The print media were almost as lopsided: The New York Times ran 50,745 words on gun crimes, but only one short (163-word) story on a retired police officer who used his gun to stop a robbery. For USA Today, the tally was 5,660 words on gun crimes versus zero on defensive uses.

Part of the reason defensive gun use isn’t covered may be simple news judgment. If a news editor faces two stories, one with a dead body on the ground and another in which a woman brandished a gun and the attacker ran away, no shots fired, almost anyone would pick the first story as more newsworthy. It has been estimated that when people use guns defensively, 90 percent of the time they stop the criminals simply by brandishing the gun.

Few people know that citizens using guns help stop about a third of potential public-school shootings before uniformed police can arrive. They don’t know this because only about one percent of the media stories on these cases mention it.

Take the widely covered attack last year at the Appalachian School of Law in Virginia. The attack was stopped by two students who got guns from their cars. But only three news stories — out of 218 run in the week after the attack — mentioned that the students actually used their guns to halt the attack.
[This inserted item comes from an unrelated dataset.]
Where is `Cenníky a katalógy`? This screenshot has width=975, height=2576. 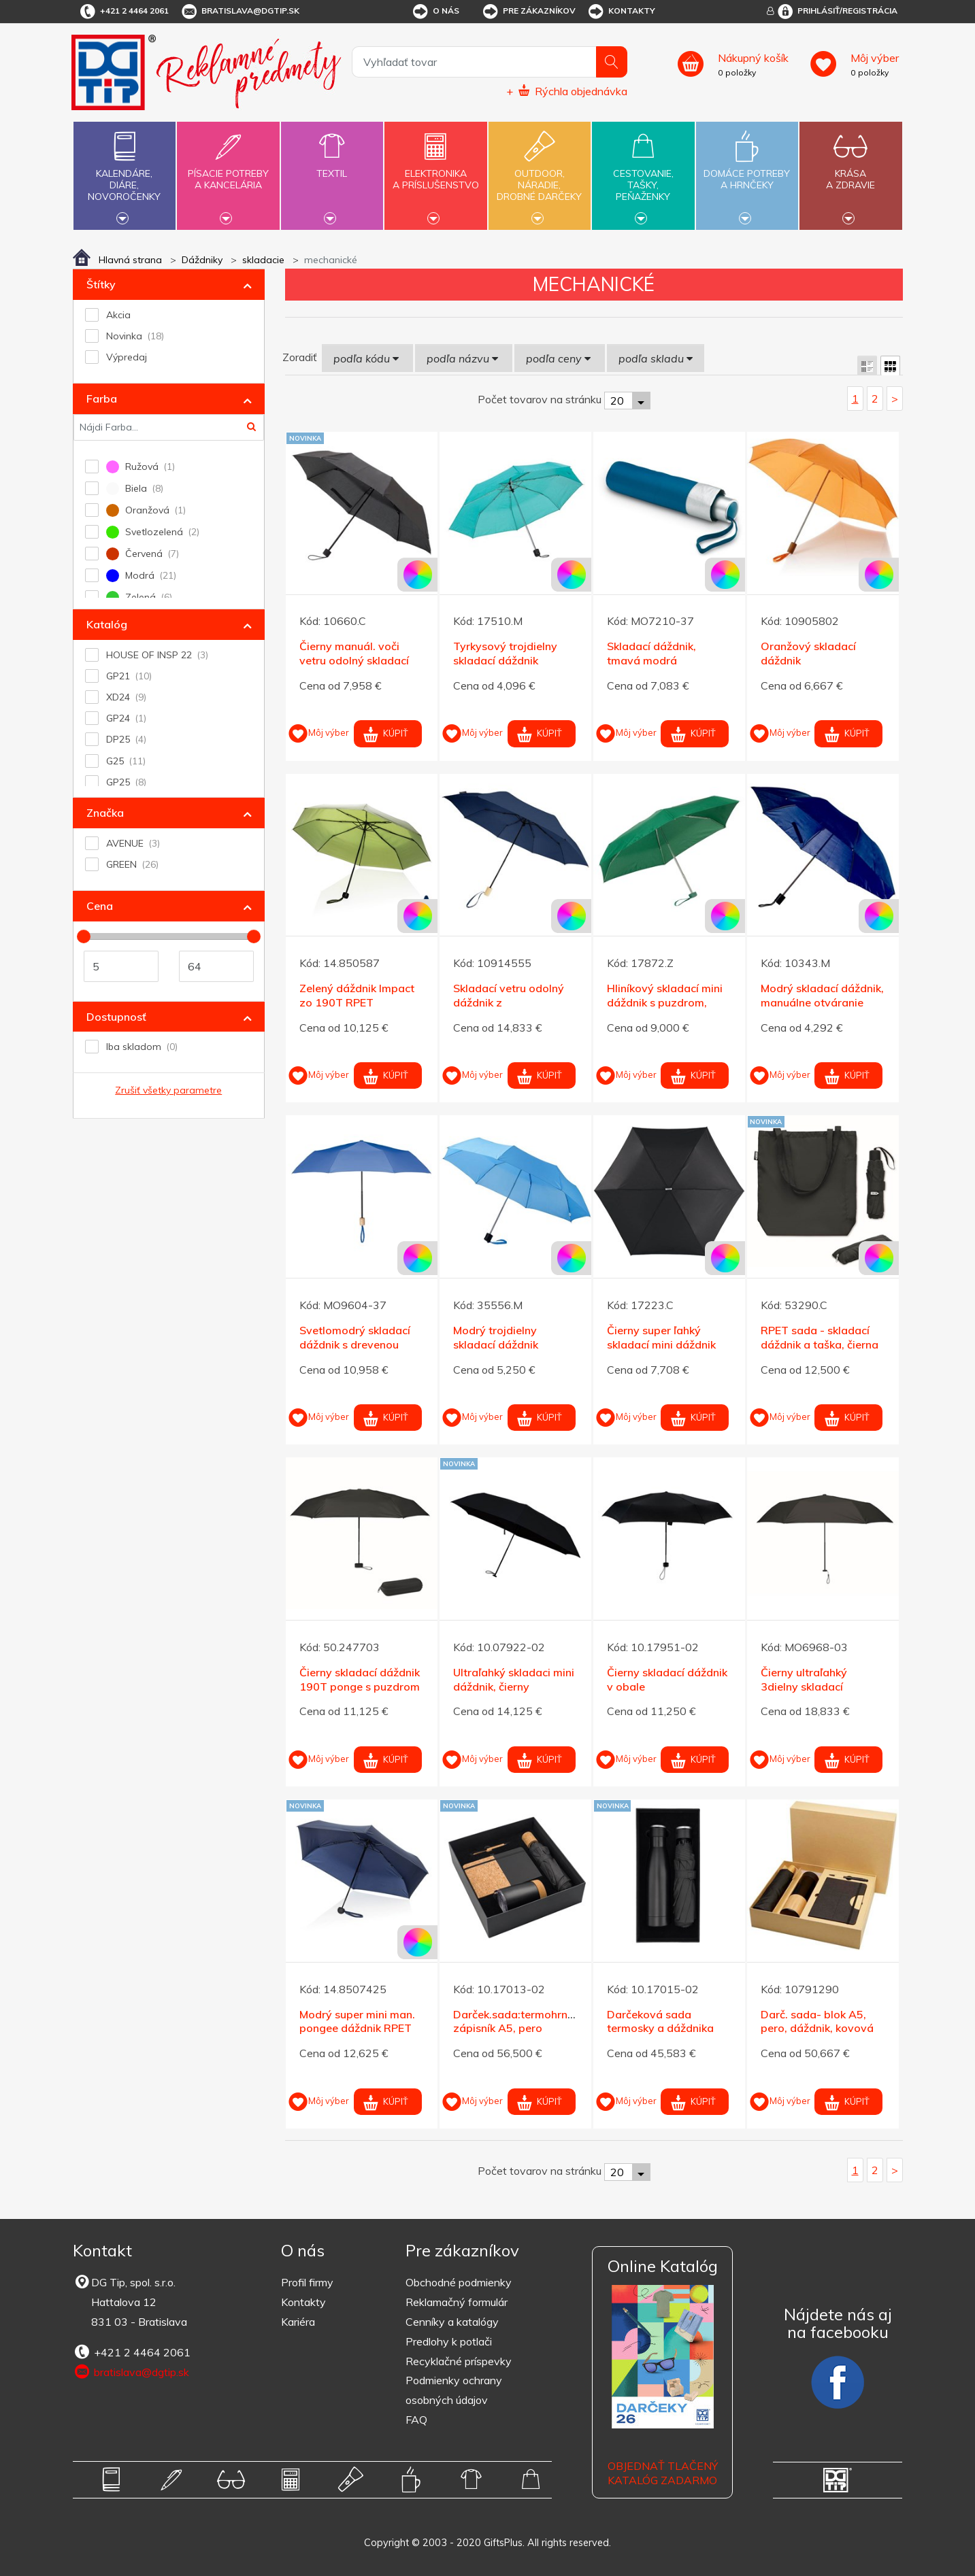 Cenníky a katalógy is located at coordinates (452, 2321).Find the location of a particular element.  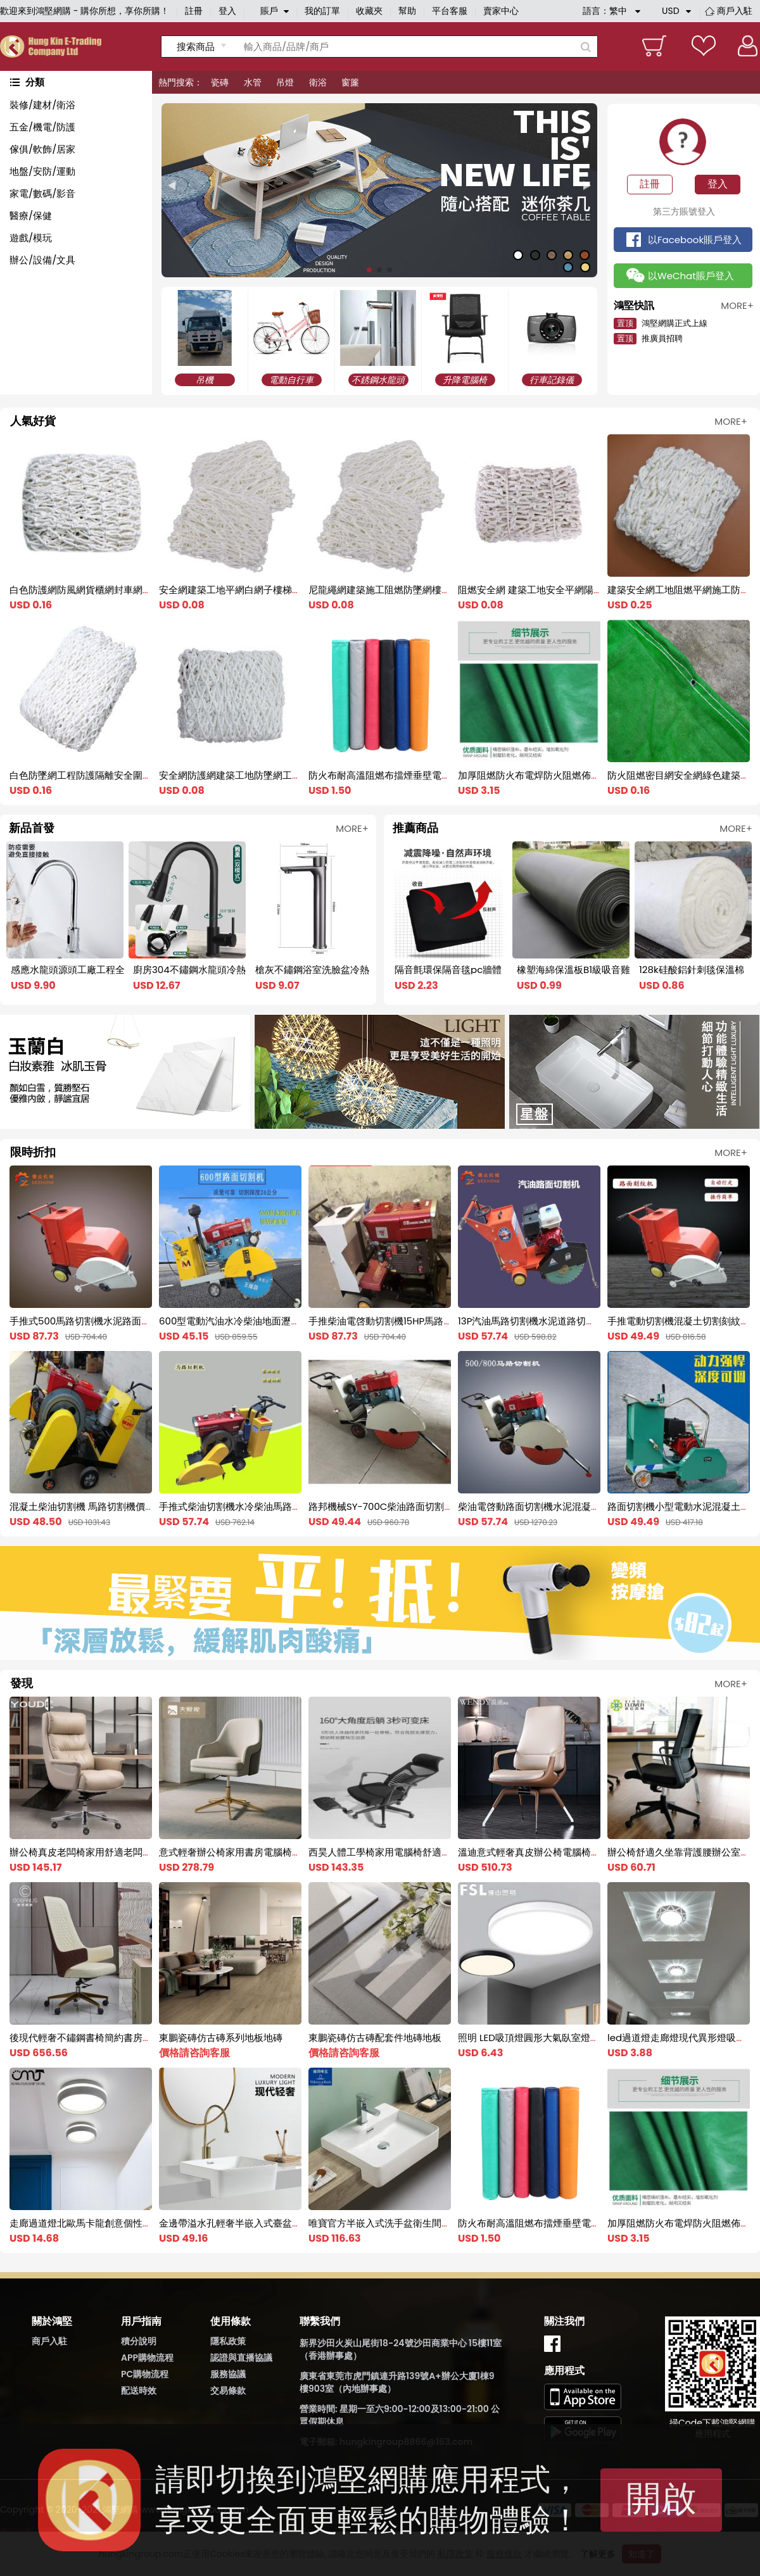

推廣員招聘 is located at coordinates (648, 338).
The unbalanced reporting is probably greatest in cases in which children die from accidental gunshots. Most people have seen the public-service ads with pictures or voices of children between the ages of four and eight, never over the age of eight, and the impression is that there is an epidemic of accidental deaths involving children.

The truth is that in 1999, 31 children younger than 10 died from an accidental gunshot and only six of these cases appear to have involved another child under 10 as the culprit. Nor was this year unusual. Any death is tragic, but with 90-some million Americans owning guns and about 40 million children younger than 10, it is hard to think of any other product in the home that represents such a low risk to children. Indeed, more children under five drowned in bathtubs or plastic water buckets.

Gun deaths are covered extensively as well as prominently, with individual cases getting up to 88 separate news stories. In contrast, when children use guns to save lives, the event might at most get one brief mention in a small local paper.

As a couple of reporters told me, journalists are uncomfortable printing such positive gun stories because they worry that it will encourage children to get access to guns. The whole process snowballs, however, because the exaggeration of the risks — along with lack of coverage of the benefits — cements the perceived risks more and more firmly in newspaper editors’ and reporters’ minds. This makes them ever more reluctant to publish such stories.

Lack of balance dominates not just the media but also government reports and polling. Studies by the Justice and Treasury Departments have long evaluated just the cost guns impose on society. Every year, Treasury puts out a report on the top 10 guns used in crime, and each report serves as the basis for dozens of news stories. But why not also provide a report — at least once — on the top 10 guns used defensively? Similarly, numerous government reports estimate the cost of injuries from guns, but none measures the number of injuries prevented when guns are used defensively.

But if we really want to save lives, we need to address the whole truth about guns — including the costs of not owning them. We never, for example, hear about the families who couldn’t defend themselves and were harmed because they didn’t have guns.

Discussing only the costs of guns and not their benefits poses the real threat to public safety as people make mistakes on how best to defend themselves and their families.